AND keith harmon snow
On Wednesday September 19, 2007 the U.S. State Department and United States Agency for International Development (USAID) announced the provision of $496,000 of new funds for wildlife conservation in the Virunga National Park in eastern Democratic Republic of the Congo. According to a State Department press release, poaching, armed conflict and “demographic pressures” are justification for the grant.
But investigations in Eastern Congo reported by these authors over the past six months indicate that USAID “conservation” funds—millions of taxpayer’s dollars—have been misappropriated, misdirected, and have disappeared. Evidence suggests that ongoing guerrilla warfare in Central Africa has and is continuing to receive clandestine financial support in AID-for-ARMS type financial transfers. Gorilla rangers are outfitted with well-oiled machine guns, courtesy of fundraising campaigns by conservation organizations.
It is historical fact that the U.S. underpinned the rule of Zairian dictator Mobutu Sese Seko by providing more than $300 million in weapons and $100 million in military training. Mobutu used his U.S.-supplied arsenal to repress the Congolese people and plunder his nation’s economy for three decades, until Laurent Kabila’s forces overthrew his brutal regime in 1997. In order to prop up US interests in the strategic resources of Congo, the Clinton administration quickly offered military support to Kabila and developed a plan for new training operations with the armed forces.
In addition, questions still remain as to the role covert operations played in the slaughter that took place in Rwanda in 1994. The current Rwandan leader, Paul Kagame, got his military training in the U.S. and is highly connected with Washington. Did U.S. covert aid to his organization help provoke the bloodbath known as the Rwandan genocide?
In neighboring Congo, what was the role of the U.S. in the assassination of Laurent Kabila in January 2001? What did the U.S. agencies do to promote a civil war and an invasion of that country that has cost 3 million lives?
In 2005, Amnesty International reported large quantities of weapons and ammunition from the Balkans and Eastern Europe were flowing into Africa's conflict-ridden Great Lakes region, Kivu Province, and Virunga Park.
Amnesty International revealed the role played by arms dealers, brokers and transporters from many countries including Albania, Bosnia and Herzegovina, Croatia, Czech Republic, Israel, Russia, Serbia, South Africa, the UK and USA. The study traces the supply of weapons and ammunition to the governments of the Democratic Republic of Congo, Rwanda and Uganda and their subsequent distribution to armed groups and militia in the eastern DRC that have been involved in atrocities amounting to war crimes and crimes against humanity.

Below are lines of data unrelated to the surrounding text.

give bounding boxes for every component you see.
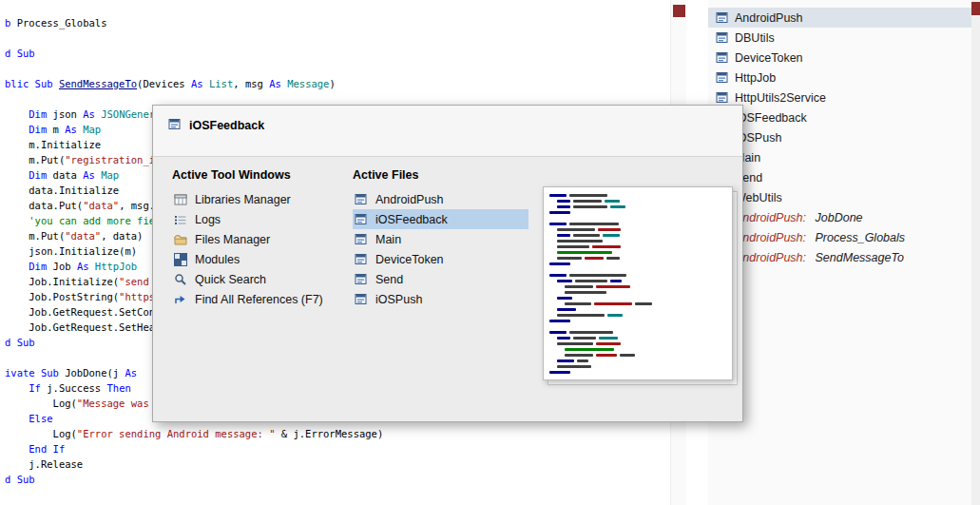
popup-body: Active Tool Windows Libraries ManagerLog… xyxy=(153,157,742,421)
module-icon xyxy=(716,11,729,25)
preview-code-line xyxy=(549,331,726,334)
active-file-item[interactable]: Send xyxy=(353,269,528,289)
module-list-item[interactable]: AndroidPush: JobDone xyxy=(708,207,971,227)
code-line: blic Sub SendMessageTo(Devices As List, … xyxy=(5,76,670,91)
module-list-item[interactable]: Main xyxy=(708,147,971,167)
tool-window-item[interactable]: Logs xyxy=(172,209,338,229)
active-files-header: Active Files xyxy=(353,168,528,184)
preview-code-line xyxy=(549,354,726,357)
app-root: b Process_Globals d Sub blic Sub SendMes… xyxy=(0,0,980,505)
tool-window-item[interactable]: Files Manager xyxy=(172,229,338,249)
tool-window-item[interactable]: Modules xyxy=(172,249,338,269)
active-file-item[interactable]: AndroidPush xyxy=(353,189,528,209)
module-member-label: SendMessageTo xyxy=(812,251,904,264)
code-line: End If xyxy=(5,441,670,456)
preview-code-line xyxy=(549,205,726,208)
module-list-item[interactable]: DeviceToken xyxy=(708,48,971,68)
panel-scrollbar[interactable] xyxy=(971,0,980,505)
preview-code-line xyxy=(549,200,726,203)
tool-window-item-label: Find All References (F7) xyxy=(195,293,323,306)
logs-icon xyxy=(174,213,187,226)
active-file-item-label: Send xyxy=(375,273,403,286)
libraries-icon xyxy=(174,193,187,206)
editor-scrollbar-marker xyxy=(673,5,685,17)
active-file-item[interactable]: Main xyxy=(353,229,528,249)
module-label: HttpUtils2Service xyxy=(735,91,826,105)
popup-header: iOSFeedback xyxy=(153,106,742,157)
module-icon xyxy=(355,293,368,306)
preview-code-line xyxy=(549,245,726,248)
preview-code-line xyxy=(549,194,726,197)
preview-code-line xyxy=(549,280,726,282)
module-icon xyxy=(716,51,729,65)
module-list-item[interactable]: DBUtils xyxy=(708,28,971,48)
preview-code-line xyxy=(549,211,726,214)
module-list-item[interactable]: AndroidPush: SendMessageTo xyxy=(708,247,971,267)
tool-window-item-label: Quick Search xyxy=(195,273,266,286)
preview-code-line xyxy=(549,342,726,345)
tool-window-item[interactable]: Find All References (F7) xyxy=(172,289,338,309)
popup-title: iOSFeedback xyxy=(189,118,264,133)
preview-code-line xyxy=(549,291,726,294)
popup-title-icon-slot xyxy=(168,118,182,135)
switcher-popup: iOSFeedback Active Tool Windows Librarie… xyxy=(152,105,743,422)
preview-code-line xyxy=(549,223,726,225)
module-icon xyxy=(168,118,182,131)
module-list-item[interactable]: iOSPush xyxy=(708,127,971,147)
preview-code-line xyxy=(549,302,726,305)
preview-code-line xyxy=(549,285,726,288)
modules-icon xyxy=(174,253,187,266)
module-label: HttpJob xyxy=(735,71,776,85)
module-list-item[interactable]: HttpUtils2Service xyxy=(708,87,971,107)
module-icon xyxy=(355,193,368,206)
active-file-item[interactable]: iOSFeedback xyxy=(353,209,528,229)
preview-code-line xyxy=(549,274,726,277)
tool-windows-list: Libraries ManagerLogsFiles ManagerModule… xyxy=(172,189,338,309)
active-files-list: AndroidPushiOSFeedbackMainDeviceTokenSen… xyxy=(353,189,528,309)
tool-window-item[interactable]: Quick Search xyxy=(172,269,338,289)
preview-code-line xyxy=(549,297,726,300)
preview-code-line xyxy=(549,365,726,368)
preview-code-line xyxy=(549,325,726,328)
module-prefix-label: AndroidPush: xyxy=(735,211,806,224)
tool-window-item-label: Libraries Manager xyxy=(195,193,291,206)
preview-code-line xyxy=(549,371,726,374)
active-file-item-label: Main xyxy=(375,233,401,246)
code-preview-lines xyxy=(543,186,733,380)
module-list-item[interactable]: Send xyxy=(708,167,971,187)
folder-icon xyxy=(174,233,187,246)
active-file-item-label: DeviceToken xyxy=(375,253,444,266)
module-list-item[interactable]: HttpJob xyxy=(708,68,971,87)
code-line: d Sub xyxy=(5,472,670,487)
code-line xyxy=(5,30,670,46)
module-icon xyxy=(355,213,368,226)
code-line: j.Release xyxy=(5,456,670,472)
module-label: DBUtils xyxy=(735,31,775,45)
active-file-item[interactable]: iOSPush xyxy=(353,289,528,309)
module-list-item[interactable]: WebUtils xyxy=(708,187,971,207)
module-list-item[interactable]: iOSFeedback xyxy=(708,107,971,127)
preview-code-line xyxy=(549,314,726,317)
preview-code-line xyxy=(549,234,726,237)
module-list-item[interactable]: AndroidPush: Process_Globals xyxy=(708,227,971,247)
code-line: Log("Error sending Android message: " & … xyxy=(5,426,670,441)
module-list-item[interactable]: AndroidPush xyxy=(708,8,971,28)
module-icon xyxy=(716,91,729,105)
module-prefix-label: AndroidPush: xyxy=(735,251,806,264)
module-icon xyxy=(716,71,729,85)
preview-code-line xyxy=(549,337,726,340)
tool-window-item-label: Modules xyxy=(195,253,240,266)
active-file-item-label: iOSFeedback xyxy=(375,213,448,226)
preview-code-line xyxy=(549,240,726,243)
preview-code-line xyxy=(549,359,726,362)
preview-code-line xyxy=(549,228,726,231)
tool-window-item[interactable]: Libraries Manager xyxy=(172,189,338,209)
preview-code-line xyxy=(549,257,726,260)
search-icon xyxy=(174,273,187,286)
tool-windows-header: Active Tool Windows xyxy=(172,168,338,184)
module-icon xyxy=(355,273,368,286)
preview-code-line xyxy=(549,217,726,220)
active-file-item[interactable]: DeviceToken xyxy=(353,249,528,269)
module-prefix-label: AndroidPush: xyxy=(735,231,806,244)
active-file-item-label: AndroidPush xyxy=(375,193,444,206)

Weapons sales by authorized private weapon companies, like the recently accused Select Armor, have also soared. Recently released US Defense Department figures show that private arms sales will reach an estimated $9.5 million in 2007, which is down from a 2005 high of nearly $15 million. Uganda leads this list with nearly nine million dollars in purchases from US authorized private arms dealers, and Djibouti once again hits near the top of the list with nearly six million dollars in purchases in 2005, 2006 and an estimated 2007.
Plausible Denial
“Our efforts are focused on conserving and protecting the habitat of these magnificent animals,” said Claudia A. McMurray, U.S. Assistant Secretary for State Oceans, Environment, and Science. “The survival of the mountain gorillas of Virunga is severely threatened by the tragic events in the region, and we will continue to devote whatever resources we can to protect the gorillas and other threatened species there.”
However, as reported by these authors, millions of dollars in USAID funds given to Virunga Park through the Central African Regional Program for the Environment (CARPE) over the past ten years have virtually disappeared. Wildlife conservation in eastern Congo is a shambles, and “rebel” armies fighting in the region are receiving massive military support from known and unknown sources. Russian made Kalashnikovs are everywhere.
The realities on the ground in Central Africa are disturbingly different from those painted in the fundraising drives and brochures produced by the big conservation organizations, and their partners and sponsors. Are these conservation programs merely providing a smokescreen for other activities?